Resilienz durch Diversität

Kreative Berufe setzen ein zunehmend breiteres Qualifikations-Spektrum voraus. Neben kreativ-fachlichen Fähigkeiten sind vor allem auch technische und unternehmerische Kenntnisse gefragt. Die sogenannten Fusion Skills – also allgemeine, branchenunspezifische Qualifikationen – gewinnen an Bedeutung. Dabei geht es nicht nur um innovative Ideen und mutige Entscheidungen, sondern auch um das Vorleben von und das Befähigen zu echter Transformation. Durch ihre unterschiedlichen Hintergründe und Erfahrungen bringen diverse Führungsteams genau diese Fusion Skills an einen Tisch. In Zeiten immer schneller aufeinander folgender Disruptionen werden diejenigen Unternehmen und Intuitionen maßgebliche Impulse setzen, die dank unterschiedlicher Köpfe, Augen und Ohren an entscheidenden Positionen resilient und aufmerksam aufgestellt sind.

Diverse Leadership in der Praxis

Die Kreativagentur Granny begleitet Marken in den Bereichen Entertainment und Lifestyle. Diversität ist Teil ihrer Erfolgsstrategie. So besteht das Führungsteam aus drei Frauen und drei Männern, auch die Kampagnen sind von Vielfalt geprägt. Dass die Agentur große Kunden wie Netflix und Spotify überzeugen kann, zeigt: Diverse Leadership und eine offene Führungskultur zahlen sich aus.

Die Games-Industrie ist einer der dynamischsten Teilmärkte der Kultur- und Kreativwirtschaft. Gleichzeitig sind Zielgruppen, Content und Personalstrukturen stark männlich geprägt. Mit Fein haben Lea Schönfelder und Franziska Zeiner ein frauengeführtes Gaming-Studio gegründet. Die Vision: Spiele mit kultureller Relevanz. Dabei nehmen sie die Perspektive von FLINTA ein, die sie gleichzeitig auch als Zielgruppe ihrer Games verstehen.

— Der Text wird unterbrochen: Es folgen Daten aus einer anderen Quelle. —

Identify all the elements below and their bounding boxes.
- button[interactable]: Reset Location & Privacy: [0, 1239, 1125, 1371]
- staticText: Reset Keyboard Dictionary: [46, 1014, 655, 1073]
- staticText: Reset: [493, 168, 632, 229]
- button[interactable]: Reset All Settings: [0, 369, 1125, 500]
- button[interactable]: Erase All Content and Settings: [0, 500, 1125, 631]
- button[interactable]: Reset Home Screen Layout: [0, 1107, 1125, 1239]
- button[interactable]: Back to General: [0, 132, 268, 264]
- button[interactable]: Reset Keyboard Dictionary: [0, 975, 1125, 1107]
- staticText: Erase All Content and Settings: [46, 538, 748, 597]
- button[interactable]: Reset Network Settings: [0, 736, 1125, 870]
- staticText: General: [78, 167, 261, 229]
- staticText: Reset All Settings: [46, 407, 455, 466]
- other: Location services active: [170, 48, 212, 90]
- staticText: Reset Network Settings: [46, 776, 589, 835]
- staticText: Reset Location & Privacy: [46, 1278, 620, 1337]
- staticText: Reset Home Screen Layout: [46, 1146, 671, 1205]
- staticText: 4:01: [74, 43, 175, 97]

Stolze Augen ist Deutschlands erste Verlagsgesellschaft von und für BIPoC. Das Ziel der Gründerinnen Viviane Camara und Wandi Wrede: dazu beitragen, dass es noch mehr Schwarze Autorinnen und Autoren gibt und Bücher zu produzieren, die auch von Schwarzen Menschen gelesen werden wollen.

 

 

Die Frage, wie unsere Wirtschaft Klimaneutral gestaltet werden kann, treibt nicht nur Staats- und Regierungschef*innen auf der Klimakonferenz COP26 in Glasgow um. In der Kultur- und Kreativwirtschaft sind klimaneutrale Geschäftsmodelle ein Trend. Dabei geht es meist um die Reduktion des ökologischen Fußabdrucks der eigenen Firma oder um die Entwicklung nachhaltiger Angebote für Konsument*innen. Unternehmen und Initiativen aus verschiedenen Teilmärkten wie die Gallery Climate Coalition, die Green Music Initiative oder das übergeordnete Aktionsnetzwerk Nachhaltigkeit arbeiten an der Klimaneutralität innerhalb der Kultur- und Kreativwirtschaft, setzen Standards und stoßen Geschäftsmodellinnovationen an.

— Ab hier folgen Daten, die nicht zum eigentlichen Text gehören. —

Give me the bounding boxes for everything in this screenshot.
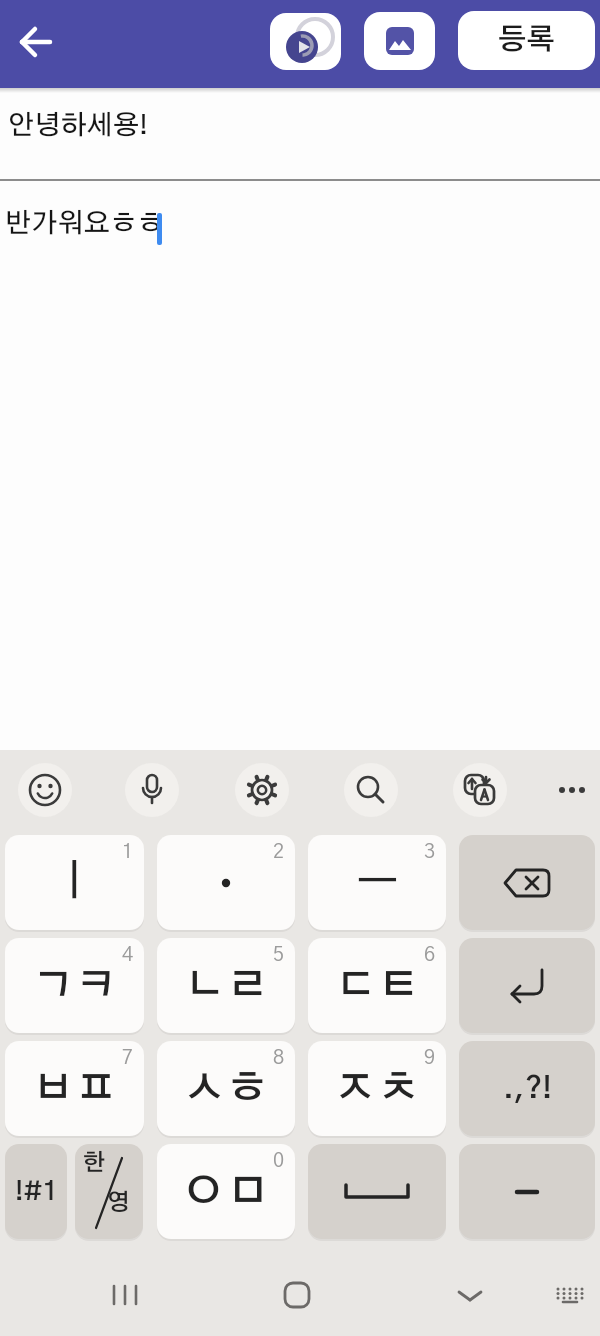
staticText: 반가워요ㅎㅎ: [5, 210, 165, 237]
button[interactable]: ㄷㅌ: [308, 938, 446, 1033]
button[interactable]: ㄴㄹ: [157, 938, 295, 1033]
staticText: !#1: [15, 1179, 58, 1205]
button[interactable]: [244, 772, 280, 808]
staticText: ㄷㅌ: [334, 966, 420, 1006]
button[interactable]: 한: [75, 1144, 143, 1239]
button[interactable]: [550, 1275, 590, 1315]
staticText: 9: [424, 1048, 436, 1068]
button[interactable]: [308, 1144, 446, 1239]
staticText: 한: [83, 1152, 106, 1175]
button[interactable]: [453, 763, 507, 817]
button[interactable]: [18, 26, 54, 58]
button[interactable]: [459, 938, 595, 1033]
staticText: ㄱㅋ: [32, 966, 118, 1006]
staticText: 2: [273, 842, 285, 862]
staticText: ㄴㄹ: [183, 966, 269, 1006]
staticText: 안녕하세용!: [8, 112, 148, 139]
button[interactable]: ㅣ: [5, 835, 144, 930]
staticText: ㅈㅊ: [334, 1069, 420, 1109]
button[interactable]: ㅇㅁ: [157, 1144, 295, 1239]
staticText: 3: [424, 842, 436, 862]
staticText: ㅇㅁ: [181, 1171, 271, 1213]
staticText: ㅡ: [356, 861, 399, 904]
staticText: 1: [122, 842, 134, 862]
staticText: 영: [107, 1192, 130, 1215]
button[interactable]: [105, 1275, 145, 1315]
button[interactable]: ㅈㅊ: [308, 1041, 446, 1136]
button[interactable]: [450, 1275, 490, 1315]
button[interactable]: 2: [157, 835, 295, 930]
staticText: 7: [122, 1048, 134, 1068]
staticText: ㅂㅍ: [32, 1069, 118, 1109]
button[interactable]: [18, 763, 72, 817]
staticText: 6: [424, 945, 436, 965]
staticText: 8: [273, 1048, 285, 1068]
button[interactable]: ㅅㅎ: [157, 1041, 295, 1136]
button[interactable]: [462, 772, 498, 808]
button[interactable]: !#1: [5, 1144, 67, 1239]
button[interactable]: [125, 763, 179, 817]
staticText: 4: [122, 945, 134, 965]
button[interactable]: [459, 835, 595, 930]
staticText: 0: [273, 1151, 285, 1171]
button[interactable]: [459, 1144, 595, 1239]
button[interactable]: [277, 1275, 317, 1315]
staticText: ㅅㅎ: [183, 1069, 269, 1109]
button[interactable]: [554, 772, 590, 808]
button[interactable]: [364, 12, 435, 70]
button[interactable]: ㄱㅋ: [5, 938, 144, 1033]
button[interactable]: [344, 763, 398, 817]
staticText: 등록: [498, 26, 556, 55]
button[interactable]: ㅡ: [308, 835, 446, 930]
button[interactable]: 등록: [458, 11, 595, 70]
button[interactable]: [134, 772, 170, 808]
staticText: ㅣ: [53, 861, 96, 904]
button[interactable]: ㅂㅍ: [5, 1041, 144, 1136]
button[interactable]: [235, 763, 289, 817]
staticText: 5: [273, 945, 285, 965]
button[interactable]: [270, 13, 341, 70]
staticText: .,?!: [503, 1074, 552, 1104]
button[interactable]: [353, 772, 389, 808]
button[interactable]: .,?!: [459, 1041, 595, 1136]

Verschiedene Ansätze hin zur Nachhaltigkeit

Pionierarbeit leisten unter anderem Soloselbstständige und Kleinstunternehmen aus dem Design und der Architektur, die mit ressourcenschonende Geschäftsmodelle experimentierten. Bereits im Gestaltungsprozess werden Nachhaltigkeitsaspekte des fertigen Produkts mitgedacht. Unter anderem wird das cradle to cradle Prinzip der Kreislaufwirtschaft genutzt, bei dem Ressourcen so wiederverwertet werden, dass möglichst wenig Abfall entsteht. Anwendung findet das Prinzip bei nachhaltiger Mode oder der Architektur. Zeitungsverleger*innen prüfen, wie sie Ihre Online-Paper schlanker gestalten können, so dass diese weniger Strom und damit weniger CO2 verbrauchen. Festivals nähern sich der Klimaneutralität durch die Erprobung von Wasserstoff-Aggregaten.

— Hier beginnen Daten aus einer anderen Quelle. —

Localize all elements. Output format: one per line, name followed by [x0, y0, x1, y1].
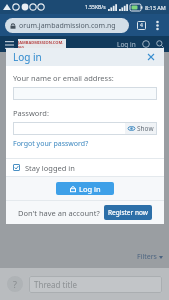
staticText: Password:: [13, 108, 49, 118]
staticText: 8:13 AM: [145, 4, 166, 11]
button[interactable]: Log in: [56, 182, 114, 195]
button[interactable]: Forgot your password?: [13, 139, 89, 149]
button[interactable]: orum.jambadmission.com.ng: [5, 18, 129, 33]
button[interactable]: Log in: [117, 40, 136, 49]
button[interactable]: Register now: [104, 205, 152, 220]
button[interactable]: More options: [151, 19, 164, 32]
button[interactable]: Menu: [5, 40, 14, 49]
staticText: JAMBADMISSION.COM.NG: [18, 40, 66, 50]
staticText: orum.jambadmission.com.ng: [19, 21, 116, 31]
staticText: Your name or email address:: [13, 73, 114, 83]
staticText: 4: [140, 22, 143, 29]
button[interactable]: Search: [156, 40, 164, 48]
button[interactable]: Show: [128, 122, 154, 135]
button[interactable]: Tabs: [135, 19, 148, 32]
staticText: Log in: [79, 184, 101, 194]
staticText: Thread title: [34, 279, 77, 290]
staticText: 1.55KB/s: [85, 4, 106, 11]
button[interactable]: Close: [145, 51, 157, 63]
button[interactable]: Filters: [137, 252, 163, 262]
button[interactable]: Stay logged in: [13, 159, 157, 176]
button[interactable]: [13, 87, 157, 100]
staticText: Don't have an account?: [18, 208, 100, 218]
staticText: Filters: [137, 252, 157, 262]
staticText: Stay logged in: [25, 163, 75, 173]
staticText: Register now: [108, 208, 148, 217]
staticText: Show: [137, 124, 154, 133]
button[interactable]: Thread title: [29, 276, 162, 293]
staticText: ?: [13, 278, 17, 290]
button[interactable]: Notifications: [142, 40, 150, 48]
staticText: Log in: [13, 50, 42, 64]
button[interactable]: [13, 122, 125, 135]
button[interactable]: Account: [7, 276, 23, 292]
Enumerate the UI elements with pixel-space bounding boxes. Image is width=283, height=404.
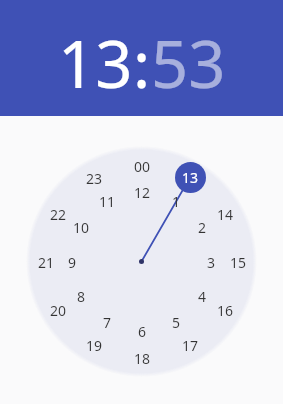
button[interactable]: 53 xyxy=(151,19,226,108)
staticText: 20 xyxy=(50,301,67,319)
staticText: 17 xyxy=(182,336,199,354)
staticText: 53 xyxy=(151,19,226,108)
staticText: 12 xyxy=(134,183,151,201)
button[interactable]: 22 xyxy=(43,205,73,223)
staticText: 9 xyxy=(68,253,77,271)
staticText: 6 xyxy=(138,322,147,340)
button[interactable]: 14 xyxy=(210,205,240,223)
button[interactable]: 15 xyxy=(223,253,253,271)
button[interactable]: 23 xyxy=(79,169,109,187)
button[interactable]: 5 xyxy=(161,313,191,331)
button[interactable]: 2 xyxy=(187,218,217,236)
button[interactable]: 4 xyxy=(187,287,217,305)
button[interactable]: 6 xyxy=(127,322,157,340)
staticText: 4 xyxy=(198,287,207,305)
staticText: 8 xyxy=(77,287,86,305)
button[interactable]: 00 xyxy=(127,157,157,175)
staticText: 23 xyxy=(86,169,103,187)
button[interactable]: 12 xyxy=(127,183,157,201)
staticText: 13 xyxy=(58,19,133,108)
button[interactable]: 9 xyxy=(57,253,87,271)
button[interactable]: 8 xyxy=(66,287,96,305)
staticText: 1 xyxy=(172,192,181,210)
button[interactable]: 20 xyxy=(43,301,73,319)
staticText: 5 xyxy=(172,313,181,331)
staticText: 10 xyxy=(73,218,90,236)
staticText: : xyxy=(133,20,151,107)
button[interactable] xyxy=(28,148,256,376)
staticText: 15 xyxy=(230,253,247,271)
staticText: 7 xyxy=(103,313,112,331)
button[interactable]: 11 xyxy=(92,192,122,210)
staticText: 18 xyxy=(134,349,151,367)
button[interactable]: 17 xyxy=(175,336,205,354)
staticText: 16 xyxy=(217,301,234,319)
button[interactable]: 21 xyxy=(31,253,61,271)
button[interactable]: 1 xyxy=(161,192,191,210)
staticText: 22 xyxy=(50,205,67,223)
button[interactable]: 13 xyxy=(58,19,133,108)
button[interactable]: 16 xyxy=(210,301,240,319)
button[interactable]: 19 xyxy=(79,336,109,354)
staticText: 3 xyxy=(207,253,216,271)
staticText: 19 xyxy=(86,336,103,354)
staticText: 11 xyxy=(99,192,116,210)
button[interactable]: 3 xyxy=(196,253,226,271)
button[interactable]: 10 xyxy=(66,218,96,236)
button[interactable]: 7 xyxy=(92,313,122,331)
staticText: 13 xyxy=(182,168,199,187)
button[interactable]: 18 xyxy=(127,349,157,367)
staticText: 21 xyxy=(38,253,55,271)
staticText: 14 xyxy=(217,205,234,223)
staticText: 00 xyxy=(134,157,151,175)
button[interactable]: 13 xyxy=(175,162,206,193)
staticText: 2 xyxy=(198,218,207,236)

Mehr Klimaneutralität in der KKW
Vom Trend zum Standard

In Zukunft wird Klimaneutralität in der Breite ein selbstverständlicher Teil eines jeden KKW-Geschäftsmodells sein. Die aktuell gesetzten Selbstverpflichtungen werden zu neuen Standards in den Teilmärkten werden. Die Filmförderung arbeitet aktuell an der Zertifizierung von klimaneutralen Produktionen und ökologischen Mindeststandards. Handlungsempfehlungen für das Green Shooting gibt es bereits.  Auch in der Aus- und Weiterbildung von Kreativschaffenden wird das Thema Klimaneutralität zentraler. Seit kurzem gibt es die IHK-zertifizierte Weiterbildung Transformationsmanager*in für Nachhaltige Kultur.

Klimaneutrale Geschäftsmodelle in der Praxis

Das Architekturbüro White Arkitekter, das bis 2030 alle Projekte klimaneutral gestalten möchte, bietet seinen Kund*innen mit dem Service „White ReCapture“ eine umfassende Kategorisierung sämtlicher Bauteile eines Gebäudes an, von Tragwänden bis zum Ziegelstein. Dadurch kann der Aufwand bei der Beurteilung des Wiedernutzungspotenzials der Bauteile reduziert werden.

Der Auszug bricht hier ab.